Pinkney, an associate pastor at Hopewell Missionary Baptist Church in Benton Harbor, is well-known locally as executive director of the Black Autonomy Network Community Organization (BANCO) and a critic of the police and court system. He has also actively opposed Whirlpool Corp. plans to build a privately owned golf course on the city's Jean Klock Park along Lake Michigan.

He was convicted of election fraud last year for his role in organizing a successful recall campaign against a Benton Harbor city commissioner. The court found him guilty of influencing voters with money, attempting to influence absent voters and three counts of possessing absentee ballots. He was placed on probation with terms that include he "not participate in any capacity in a campaign for any public election" and "not engage in any assaultative, abusive, defamatory, demeaning, harassing, violent, threatening, or intimidating behavior."

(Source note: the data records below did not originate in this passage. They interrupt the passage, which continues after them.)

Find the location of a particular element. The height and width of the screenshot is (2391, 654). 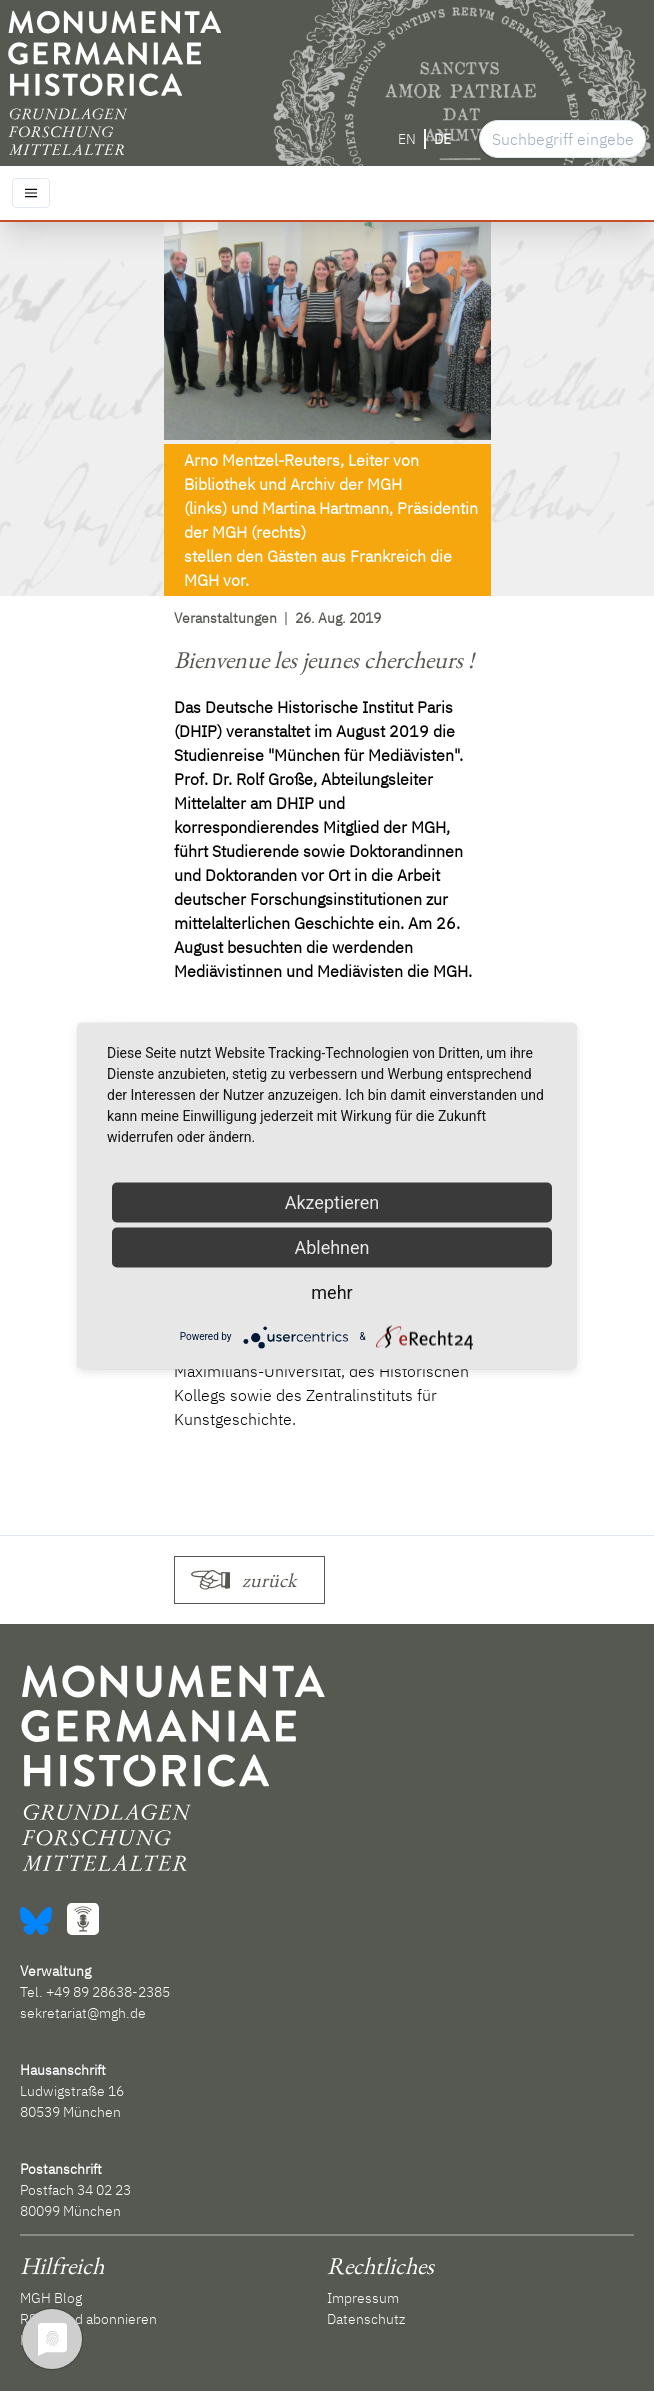 +49 89 28638-2385 is located at coordinates (108, 1992).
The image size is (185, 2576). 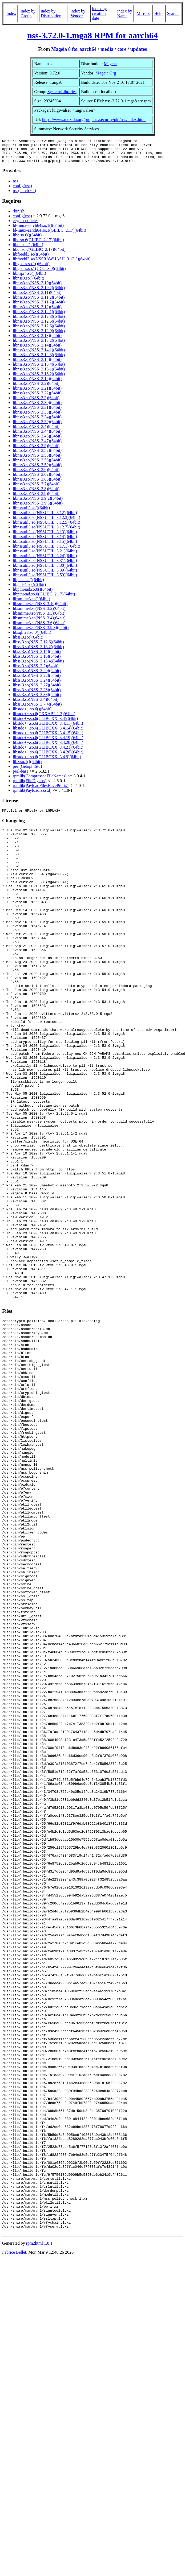 What do you see at coordinates (27, 766) in the screenshot?
I see `libz.so.1()(64bit)` at bounding box center [27, 766].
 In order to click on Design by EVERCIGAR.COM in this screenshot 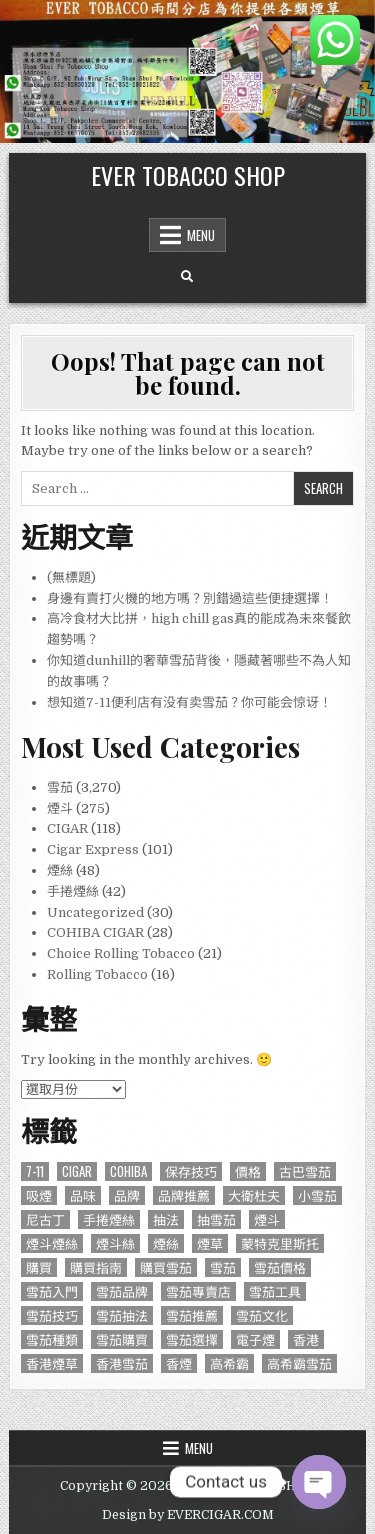 , I will do `click(188, 1515)`.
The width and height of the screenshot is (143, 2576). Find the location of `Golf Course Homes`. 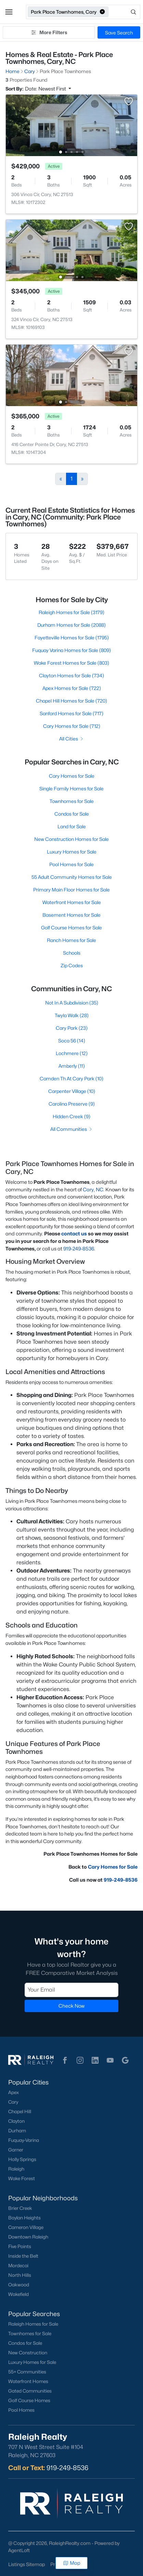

Pinkney was arrested on Dec. 14 after a Benton Harbor parole officer claimed he had violated his probation by calling the Benton Harbor criminal justice system "racist," "corrupt" and "dumb" in the November/December issue of The Chicago People's Tribune.

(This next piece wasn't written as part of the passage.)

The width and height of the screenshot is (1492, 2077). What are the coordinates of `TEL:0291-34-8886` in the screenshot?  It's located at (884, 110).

On Dec. 20, Chief Judge Alfred Butzbaugh of Berrien County Circuit Court ruled that Pinkney's "racist," "corrupt" and "dumb" statements were constitutionally protected, but he denied bail after ruling that other Pinkney statements -- referencing Deuteronomy on the plagues that fall upon the houses of the wicked -- might constitute a breach of probation and also might constitute a threat against the judge. Butzbaugh disqualified himself from hearing the case because he was specifically referenced in Pinkney's statements.

"Pinkney is in danger of being the first preacher, that I know of, in America to go to jail for quoting the Bible," said his attorney, Hugh Davis.

Pinkney's notes were seized on March 21 in what prison officials described as "a routine shakedown," according to Davis.

In a letter to the Berrien County sheriff, Davis said that confiscating Pinkney's notes and forwarding them to the judge is illegal and "smacks of obstruction of justice and improper unilateral communications with the Court."

Davis has argued that all of the judges in Berrien County Circuit Court should be disqualified from hearing Pinkney's probation violation case because all of the judges have been directly and personally criticized by Pinkney for years. Judge Butzbaugh is considering the motion to disqualify the judges and has denied Pinkney bond.

Pinkney's wife, Dorothy, added commas said that police have also seized the jail-issued medicine her 59-year-old husband had been using to treat the back pain he's developed as a result of sleeping on a thin mattress on the concrete floor. She said jail staff have also confiscated Pinkney's notes detailing the mistreatment of inmates.

In a phone interview with Michigan Messenger, Sheriff L. Paul Bailey acknowledged that papers had been removed from Pinkney's cell but denied that Pinkney is being abused.